Number twenty.
I'm ≥99% certain I'll not "get" them all, but I'll keep my eyes open when downtown.
It just occurred to me that anybody under 40 was born in the era of Sillymoney. When we went "centimal" and called it "decimal".
The victorians tried, with a coin labelled "One Florin, one tenth of a pound"
There you go.
If I live 'till I die I shall maintain it would have been just as easy to have
10 Pence = 1 Florin
10 Florins = 1 pound.
I shall climb down from my stallion and translate 6/11
Six shillings & 11 pence (at 12 pence to the shilling)
A direct conversion to modern money would be 35P (to the NEAREST whole penny)

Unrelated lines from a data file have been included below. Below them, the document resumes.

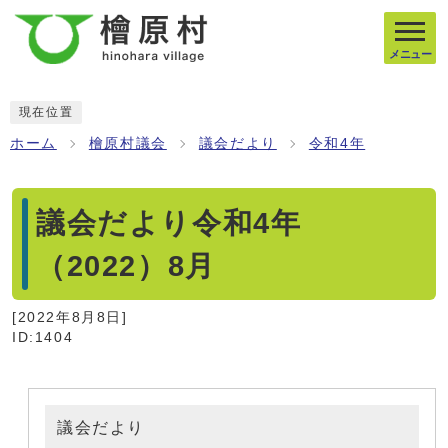
メニュー
現在位置
ホーム
檜原村議会
議会だより
令和4年
議会だより令和4年
（2022）8月
[
2022年8月8日
]
ID:1404
議会だより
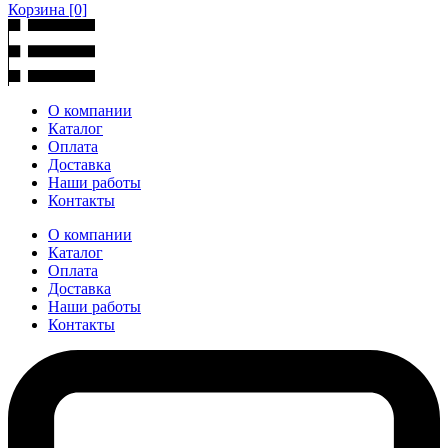
Корзина
[0]
О компании
Каталог
Оплата
Доставка
Наши работы
Контакты
О компании
Каталог
Оплата
Доставка
Наши работы
Контакты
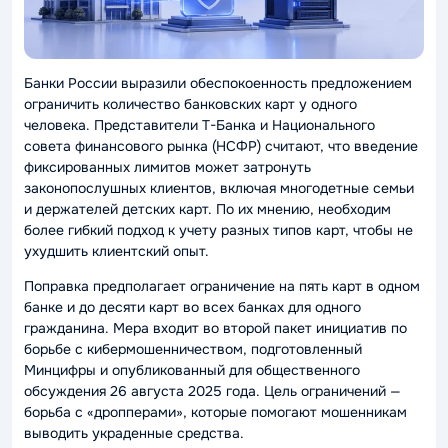
Банки России выразили обеспокоенность предложением
ограничить количество банковских карт у одного
человека. Представители Т-Банка и Национального
совета финансового рынка (НСФР) считают, что введение
фиксированных лимитов может затронуть
законопослушных клиентов, включая многодетные семьи
и держателей детских карт. По их мнению, необходим
более гибкий подход к учету разных типов карт, чтобы не
ухудшить клиентский опыт.
Поправка предполагает ограничение на пять карт в одном
банке и до десяти карт во всех банках для одного
гражданина. Мера входит во второй пакет инициатив по
борьбе с кибермошенничеством, подготовленный
Минцифры и опубликованный для общественного
обсуждения 26 августа 2025 года. Цель ограничений —
борьба с «дропперами», которые помогают мошенникам
выводить украденные средства.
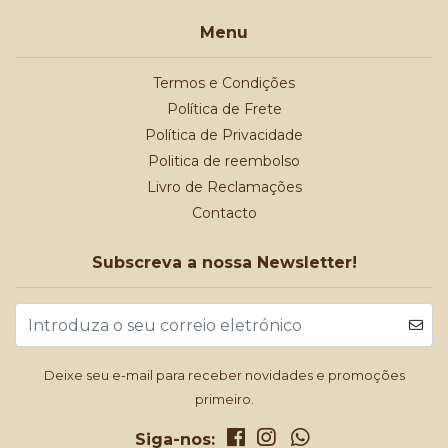
Menu
Termos e Condições
Política de Frete
Política de Privacidade
Politica de reembolso
Livro de Reclamações
Contacto
Subscreva a nossa Newsletter!
Deixe seu e-mail para receber novidades e promoções
primeiro.
Siga-nos:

We married in 1972 and I was making around £10 per week
Dad Married in 1941 and as recently
as since "we" two were born was making £5 per week
Mam was born in 1905 and told us that her Dad set up house on a reasonably good wage of, brace yourself again 18/6 (18 shillings & 6 Pence)
SO - 6/11d was a goodly chunk of one week's wages and you'd probably have to save up for it.
I've just nipped off to check:- One source puts 1914 £1 = £100 "Today".
Which makes 6/11 (Call it 7/- {As 7 shillings was depicted}) would be, very approximately, £30-35.